== ENTRIES SHOWN

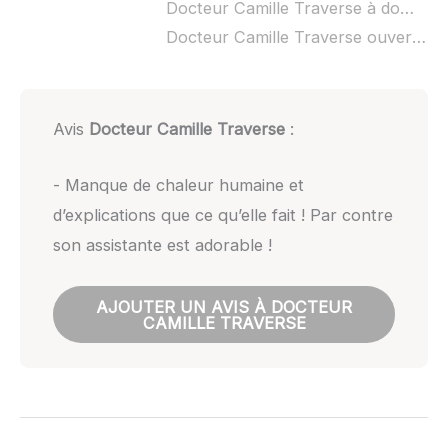
Docteur Camille Traverse à domicile :
Docteur Camille Traverse ouvert dimanche :
Avis
Docteur Camille Traverse
:
- Manque de chaleur humaine et
d’explications que ce qu’elle fait ! Par contre
son assistante est adorable !
AJOUTER UN AVIS À DOCTEUR
CAMILLE TRAVERSE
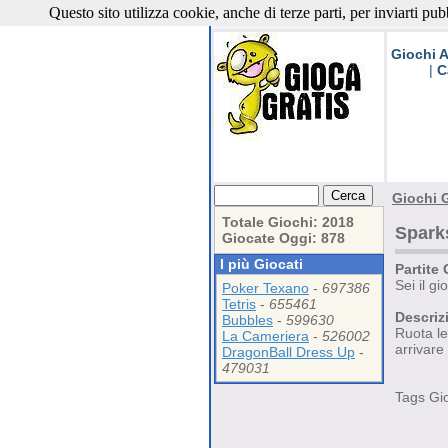
Questo sito utilizza cookie, anche di terze parti, per inviarti pub
Giochi G
Giochi A
|
C
Giochi G
Totale Giochi: 2018
Spark
Giocate Oggi: 878
I più Giocati
Partite 
Sei il g
Poker Texano
-
697386
Tetris
-
655461
Descriz
Bubbles
-
599630
Ruota le
La Cameriera
-
526002
arrivare 
DragonBall Dress Up
-
479031
Tags Gi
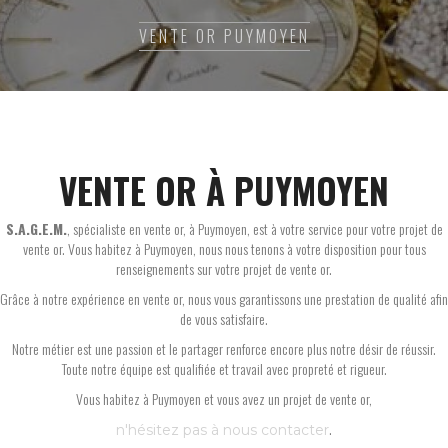
VENTE OR PUYMOYEN
VENTE OR À PUYMOYEN
S.A.G.E.M.
, spécialiste en vente or, à Puymoyen, est à votre service pour votre projet de
vente or. Vous habitez à Puymoyen, nous nous tenons à votre disposition pour tous
renseignements sur votre projet de vente or.
Grâce à notre expérience en vente or, nous vous garantissons une prestation de qualité afin
de vous satisfaire.
Notre métier est une passion et le partager renforce encore plus notre désir de réussir.
Toute notre équipe est qualifiée et travail avec propreté et rigueur.
Vous habitez à Puymoyen et vous avez un projet de vente or,
.
n'hésitez pas à nous contacter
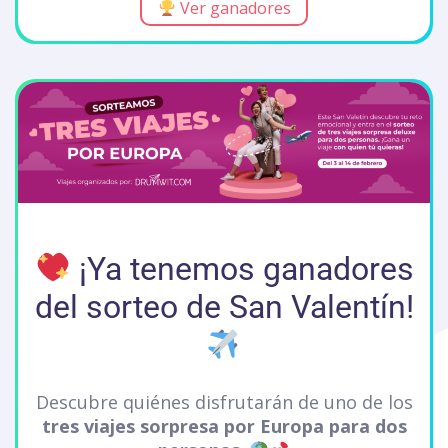
Ver ganadores
¡Ya tenemos ganadores
del sorteo de San Valentín!
Descubre quiénes disfrutarán de uno de los
tres viajes sorpresa por Europa para dos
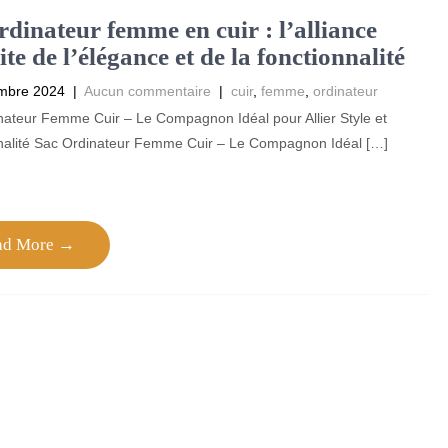
rdinateur femme en cuir : l’alliance
ite de l’élégance et de la fonctionnalité
mbre 2024
|
Aucun commentaire
|
cuir
,
femme
,
ordinateur
nateur Femme Cuir – Le Compagnon Idéal pour Allier Style et
nalité Sac Ordinateur Femme Cuir – Le Compagnon Idéal […]
ad More →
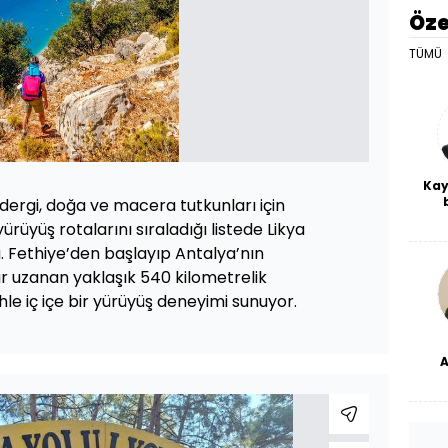
Öze
TÜMÜ
Kay
 dergi, doğa ve macera tutkunları için
De
ürüyüş rotalarını sıraladığı listede Likya
haf
a
u. Fethiye’den başlayıp Antalya’nın
bl
ar uzanan yaklaşık 540 kilometrelik
ihle iç içe bir yürüyüş deneyimi sunuyor.
dü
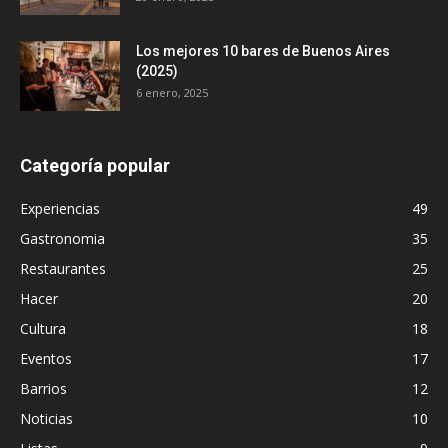
Los mejores 10 bares de Buenos Aires
(2025)
6 enero, 2025
Categoría popular
Experiencias
49
Gastronomia
35
Restaurantes
25
Hacer
20
Cultura
18
Eventos
17
Barrios
12
Noticias
10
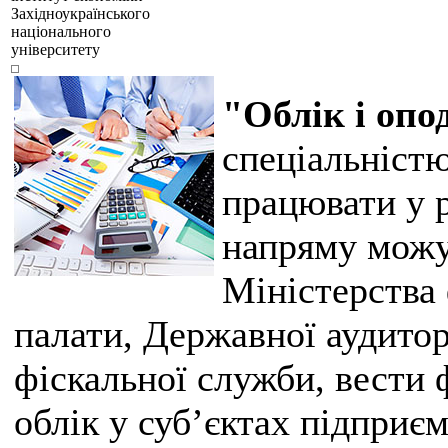
Західноукраїнського
національного
університету
"Облік і оп
спеціальністю
працювати у 
напряму можу
Міністерства 
палати, Державної аудито
фіскальної служби, вести 
облік у суб’єктах підприє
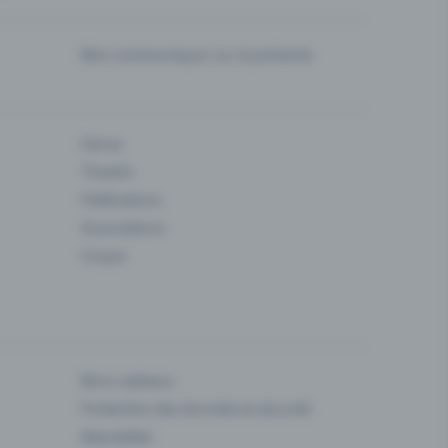
Bien communiquer sur la prévente
Danse
Theatre
Fédérations
Associations
Cirque
Bons cadeaux
Protection des données & sécurité
Newsletter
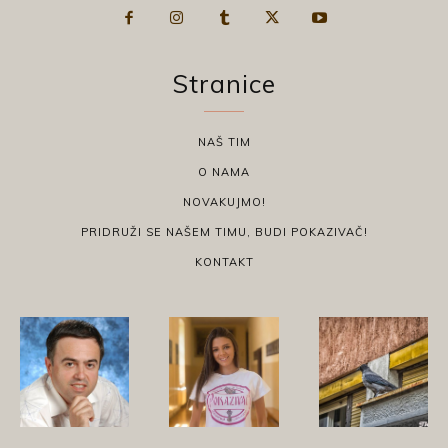
Stranice
NAŠ TIM
O NAMA
NOVAKUJMO!
PRIDRUŽI SE NAŠEM TIMU, BUDI POKAZIVAČ!
KONTAKT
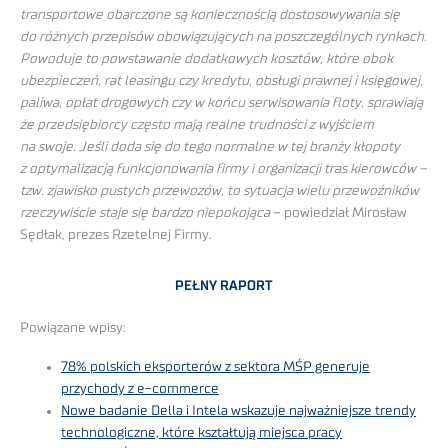
transportowe obarczone są koniecznością dostosowywania się
do różnych przepisów obowiązujących na poszczególnych rynkach.
Powoduje to powstawanie dodatkowych kosztów, które obok
ubezpieczeń, rat leasingu czy kredytu, obsługi prawnej i księgowej,
paliwa, opłat drogowych czy w końcu serwisowania floty, sprawiają
że przedsiębiorcy często mają realne trudności z wyjściem
na swoje. Jeśli doda się do tego normalne w tej branży kłopoty
z optymalizacją funkcjonowania firmy i organizacji tras kierowców –
tzw. zjawisko pustych przewozów, to sytuacja wielu przewoźników
rzeczywiście staje się bardzo niepokojąca
– powiedział Mirosław
Sędłak, prezes Rzetelnej Firmy.
PEŁNY RAPORT
Powiązane wpisy:
78% polskich eksporterów z sektora MŚP generuje
przychody z e-commerce
Nowe badanie Della i Intela wskazuje najważniejsze trendy
technologiczne, które kształtują miejsca pracy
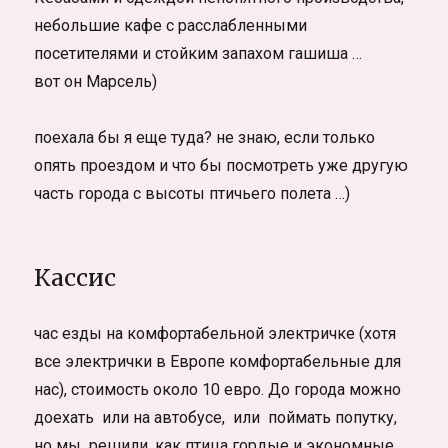
небольшие кафе с расслабленными
посетителями и стойким запахом гашиша …
вот он Марсель)
поехала бы я еще туда? не знаю, если только
опять проездом и что бы посмотреть уже другую
часть города с высоты птичьего полета …)
Кассис
час езды на комфортабельной электричке (хотя
все электрички в Европе комфортабельные для
нас), стоимость около 10 евро. До города можно
доехать или на автобусе, или поймать попутку,
но мы решили, как птица гордые и экономные,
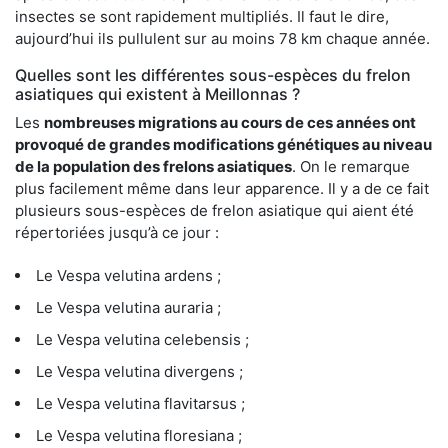
insectes se sont rapidement multipliés. Il faut le dire,
aujourd’hui ils pullulent sur au moins 78 km chaque année.
Quelles sont les différentes sous-espèces du frelon
asiatiques qui existent à Meillonnas ?
Les
nombreuses migrations au cours de ces années ont
provoqué de grandes modifications génétiques au niveau
de la population des frelons asiatiques
. On le remarque
plus facilement même dans leur apparence. Il y a de ce fait
plusieurs sous-espèces de frelon asiatique qui aient été
répertoriées jusqu’à ce jour :
Le Vespa velutina ardens ;
Le Vespa velutina auraria ;
Le Vespa velutina celebensis ;
Le Vespa velutina divergens ;
Le Vespa velutina flavitarsus ;
Le Vespa velutina floresiana ;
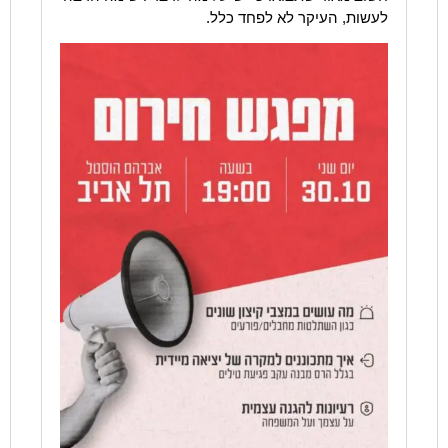
לעשות, העיקר לא לפחד כלל.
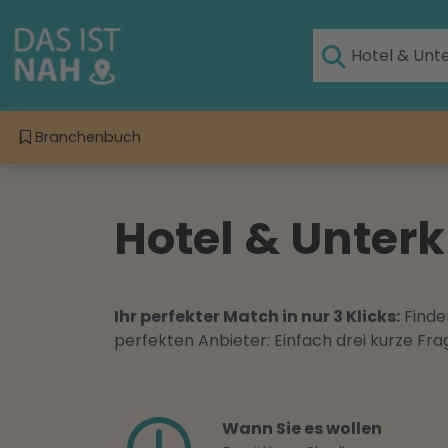
Branchenbuch
Hotel & Unter
Ihr perfekter Match in nur 3 Klicks:
Finden
perfekten Anbieter: Einfach drei kurze F
Wann Sie es wollen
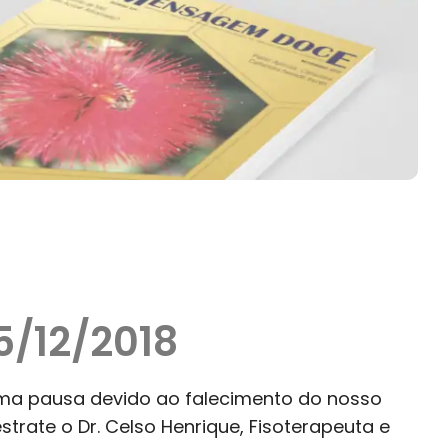
5/12/2018
uma pausa devido ao falecimento do nosso
strate o Dr. Celso Henrique, Fisoterapeuta e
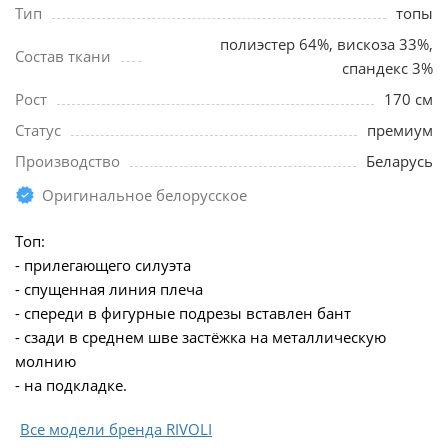
Тип
топы
полиэстер 64%, вискоза 33%,
Состав ткани
спандекс 3%
Рост
170 см
Статус
премиум
Производство
Беларусь
Оригинальное белорусское
Топ:
- прилегающего силуэта
- спущенная линия плеча
- спереди в фигурные подрезы вставлен бант
- сзади в среднем шве застёжка на металлическую
молнию
- на подкладке.
Все модели бренда RIVOLI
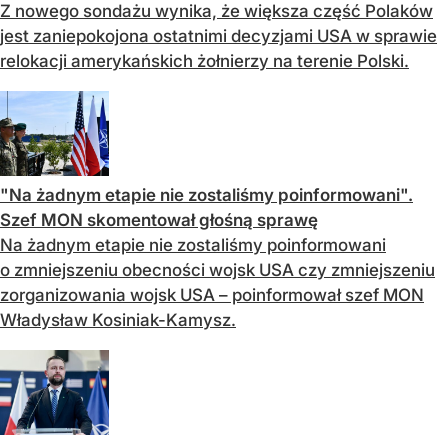
Z nowego sondażu wynika, że większa część Polaków
jest zaniepokojona ostatnimi decyzjami USA w sprawie
relokacji amerykańskich żołnierzy na terenie Polski.
"Na żadnym etapie nie zostaliśmy poinformowani".
Szef MON skomentował głośną sprawę
Na żadnym etapie nie zostaliśmy poinformowani
o zmniejszeniu obecności wojsk USA czy zmniejszeniu
zorganizowania wojsk USA – poinformował szef MON
Władysław Kosiniak-Kamysz.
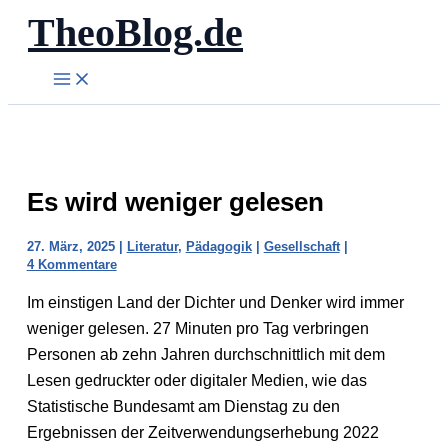
TheoBlog.de
Zum
Inhalt
springen
Es wird weniger gelesen
27. März, 2025
|
Literatur
,
Pädagogik
|
Gesellschaft
|
4 Kommentare
Im einstigen Land der Dichter und Denker wird immer
weniger gelesen. 27 Minuten pro Tag verbringen
Personen ab zehn Jahren durchschnittlich mit dem
Lesen gedruckter oder digitaler Medien, wie das
Statistische Bundesamt am Dienstag zu den
Ergebnissen der Zeitverwendungserhebung 2022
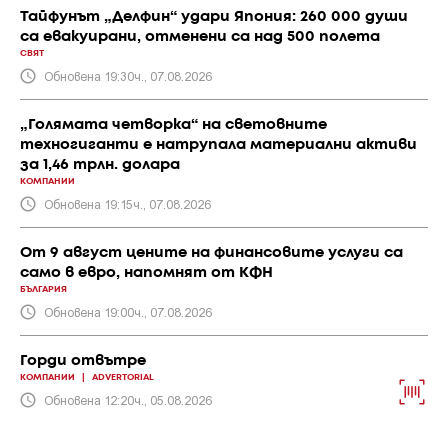
Тайфунът „Делфин“ удари Япония: 260 000 души
са евакуирани, отменени са над 500 полета
СВЯТ
Обновена 19:30ч., 07.08.2026
„Голямата четворка“ на световните
техногиганти е натрупала материални активи
за 1,46 трлн. долара
КОМПАНИИ
Обновена 19:15ч., 07.08.2026
От 9 август цените на финансовите услуги са
само в евро, напомнят от КФН
БЪЛГАРИЯ
Обновена 19:00ч., 07.08.2026
Горди отвътре
КОМПАНИИ
|
ADVERTORIAL
Обновена 12:20ч., 05.08.2026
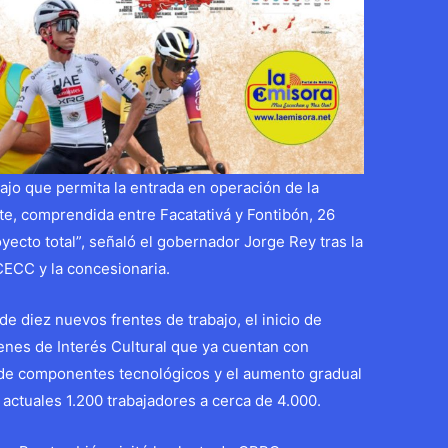
ajo que permita la entrada en operación de la
e, comprendida entre Facatativá y Fontibón, 26
yecto total”, señaló el gobernador Jorge Rey tras la
CECC y la concesionaria.
de diez nuevos frentes de trabajo, el inicio de
enes de Interés Cultural que ya cuentan con
a de componentes tecnológicos y el aumento gradual
 actuales 1.200 trabajadores a cerca de 4.000.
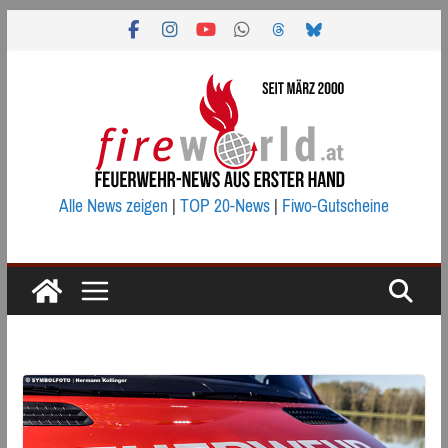
Zum
Inhalt
springen
Alle News zeigen
|
TOP 20-News
|
Fiwo-Gutscheine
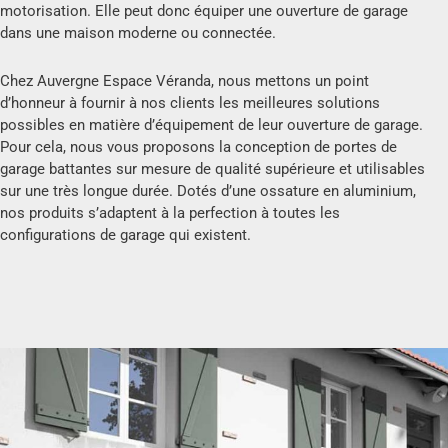
motorisation. Elle peut donc équiper une ouverture de garage
dans une maison moderne ou connectée.
Chez Auvergne Espace Véranda, nous mettons un point
d’honneur à fournir à nos clients les meilleures solutions
possibles en matière d’équipement de leur ouverture de garage.
Pour cela, nous vous proposons la conception de portes de
garage battantes sur mesure de qualité supérieure et utilisables
sur une très longue durée. Dotés d’une ossature en aluminium,
nos produits s’adaptent à la perfection à toutes les
configurations de garage qui existent.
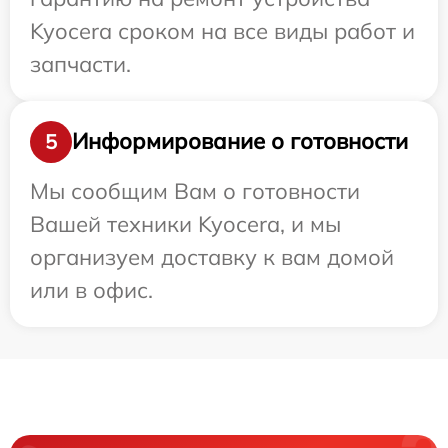
Kyocera сроком на все виды работ и
запчасти.
Информирование о готовности
5
Мы сообщим Вам о готовности
Вашей техники Kyocera, и мы
организуем доставку к вам домой
или в офис.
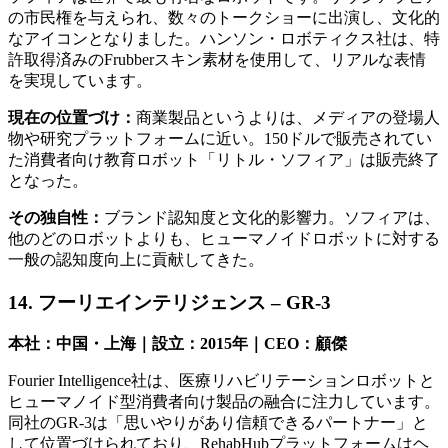
の市民権を与えられ、数々のトークショーに出演し、文化的
なアイコンとなりました。ハンソン・ロボティクス社は、特
許取得済みのFrubberスキン素材を使用して、リアルな表情
を実現しています。
現在の位置づけ：
商業製品というよりは、メディアの登場人
物や研究プラットフォームに近い。150ドルで販売されてい
た消費者向け教育ロボット「リトル・ソフィア」は販売終了
となった。
その独自性：
ブランド認知度と文化的影響力。ソフィアは、
他のどのロボットよりも、ヒューマノイドロボットに対する
一般の認知度向上に貢献してきた。
14. フーリエインテリジェンス – GR-3
本社：中国・上海｜設立：2015年｜CEO：顧傑
Fourier Intelligence社は、医療リハビリテーションロボットと
ヒューマノイド型消費者向け製品の融合に注力しています。
同社のGR-3は「思いやりがあり信頼できるパートナー」と
して位置づけられており、RehabHubプラットフォームはヘ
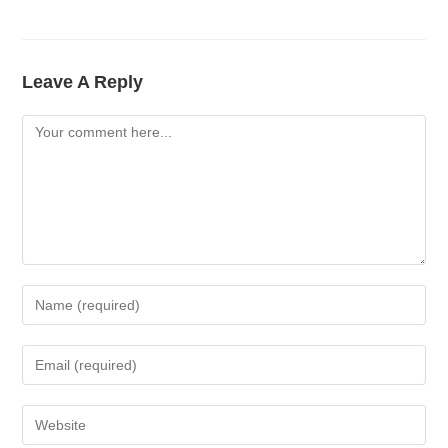
Leave A Reply
Comment
Enter
Your
Name
Enter
Or
Your
Username
Email
Enter
To
Address
Your
Comment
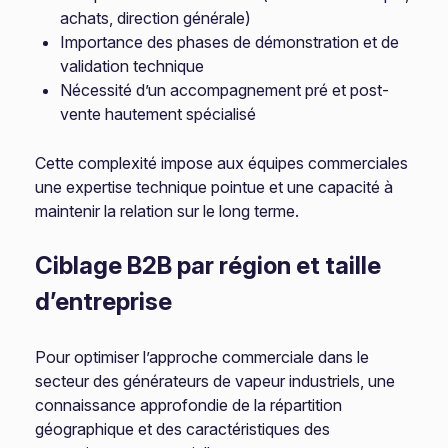
achats, direction générale)
Importance des phases de démonstration et de
validation technique
Nécessité d’un accompagnement pré et post-
vente hautement spécialisé
Cette complexité impose aux équipes commerciales
une expertise technique pointue et une capacité à
maintenir la relation sur le long terme.
Ciblage B2B par région et taille
d’entreprise
Pour optimiser l’approche commerciale dans le
secteur des générateurs de vapeur industriels, une
connaissance approfondie de la répartition
géographique et des caractéristiques des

====

Within the listing above, copy exactly the lines that start at the one with "actuales 1.200 trabajadores" and continue through the one with "d’honneur à fournir". Omit pictures.

→ **RESULT OF THIS EXERCISE**:
 actuales 1.200 trabajadores a cerca de 4.000.
Zum
Inhalt
springen
Alle News zeigen
|
TOP 20-News
|
Fiwo-Gutscheine
motorisation. Elle peut donc équiper une ouverture de garage
dans une maison moderne ou connectée.
Chez Auvergne Espace Véranda, nous mettons un point
d’honneur à fournir à nos clients les meilleures solutions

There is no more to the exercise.